And is cognate to English "grave" as in a burial place! Other cognates are Middle English (and modern Dutch) "graven", and German "graben", both meaning "to dig". Ultimately deriving from Proto-Germanic *grabaną. "Groove" is also related. Interestingly the adjective sense of "grave" in English (as in "serious") is of unrelated Romance origin (cf. "gravid", "gravity", "gravitas").
It had a number of sound changes in between, and modern English "lox" just coincidentally resembles PIE's "*laḱs-". It should also be noted that the "k" is palatized, meaning it'd be pronounced more like "lakys" or "laksh".
Wonder if HN can display Norse runic characters. This is the name "Lax Hlaup" in the Younger Futhark runic alphabet: ᛚᛅᚼᛋ ᚼᛚᛅᚢᛒ
HN can display any character as long as the computer rendering the page has a font that supports the glyphs.
I'd agree that there's an element of chance in what's happened to the k since it didn't necessarily have to change back to resemble the PIE form, but I'm not sure I see the other changes as ever having moved far from PIE at all.
Also, dunno how legit this guy is, but he wrote a fiction book about life 32000 years ago, and did some research for it: https://www.livescience.com/39324-shaman-kim-stanley-robinso...
> Kim Stanley Robinson: Once I realized that the narrator had to be talking and not writing, that made a huge difference. Then I had to think about words. I had to think about every word … I realized that as a normal writer, one of my most common phrases to start a sentence would be "in fact." The word fact began to look wrong. They didn't have facts. That's a modern concept … I couldn't use all kinds of words. I tried to examine every word ... I did develop a different vocabulary for all of the words for sexual parts. That was because the English language words are all heavily weighted by Judeo-Christian or modern pruderies or concerns. They all had baggage. I went back to Basque and Proto-Indo-European and I used real words. I just used real words from their time. What we're finding is that Basque is amazingly old, Proto-Indo-European is amazingly old ... There are about 100 words that linguists now have determined are probably as old as 15,000 years old that never changed like "mama" and "aye." I've been getting a fair amount of incredulity and a little bit of objection to having my characters say "mama mia," but it turns out that both of those words are outrageously ancient.

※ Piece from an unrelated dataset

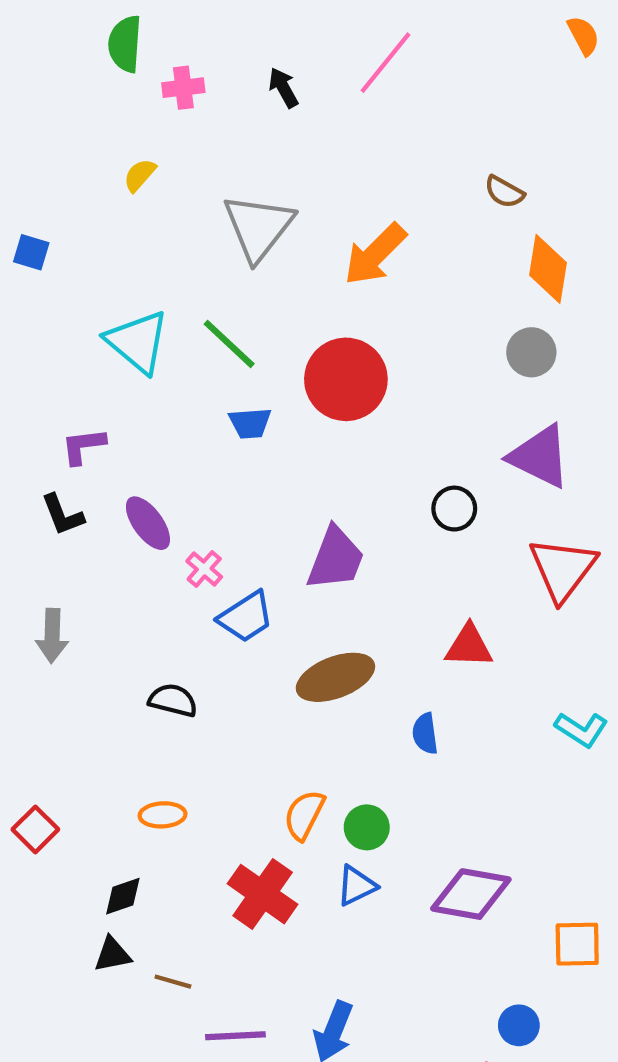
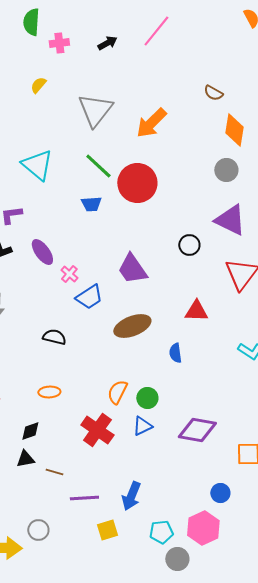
black arrow: (283, 88) -> (107, 43), turned 90
green line: (229, 344) -> (98, 166), moved
purple trapezoid: (335, 559) -> (132, 269), turned 124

That is a incredible claim. Is common that all the languages across history to have an explanation in how was pronounced or have sound samples of how the people talk about?
Because that is the only sure way to do that claim.
Just taking in account the changes I see in my own city, is impossible that words not change the sound. Heck, you can bet it change among people in the same HOUSE!
ie: I truly want to know how this can be proved...
They wore chest beards back then.
I first read about this in the fantastic book "Ideas" by Peter Watson
For one, dating of the stories does not really match, I believe.
It's a much more recent dispersion than Indo-European, but I still found it fascinating that the Spanish, Turkish and Indian restaurants in my town have this connection in their cuisine.
The first time I heard the word was from my GF's (and future ex-wife's) mom; whose sister was married to a Jewish man. Sadly, due to a then recent bad taste experience with a pickled herring in wine sauce--I never sampled any until years and years after that. Oy vey; a lot of wasted years there!
Richard the Lionheart was actually Richard (probably pronounced something like Rishaa?) Cœur de Lion and spoke French:
Apparently only one fourth of English words are of Germanic origin:
Turkey as the name of the bird is however something still unclear. It's not called so in Turkey.
AFAIK, "lox" came to English through Yiddish, which got the word from German. And in German, the vowel was always "a" not "o" (e.g. https://ia600301.us.archive.org/32/items/etymologisches00klu... traces the word to "lahs"), so the vowel quality and the final consonant appear to have changed.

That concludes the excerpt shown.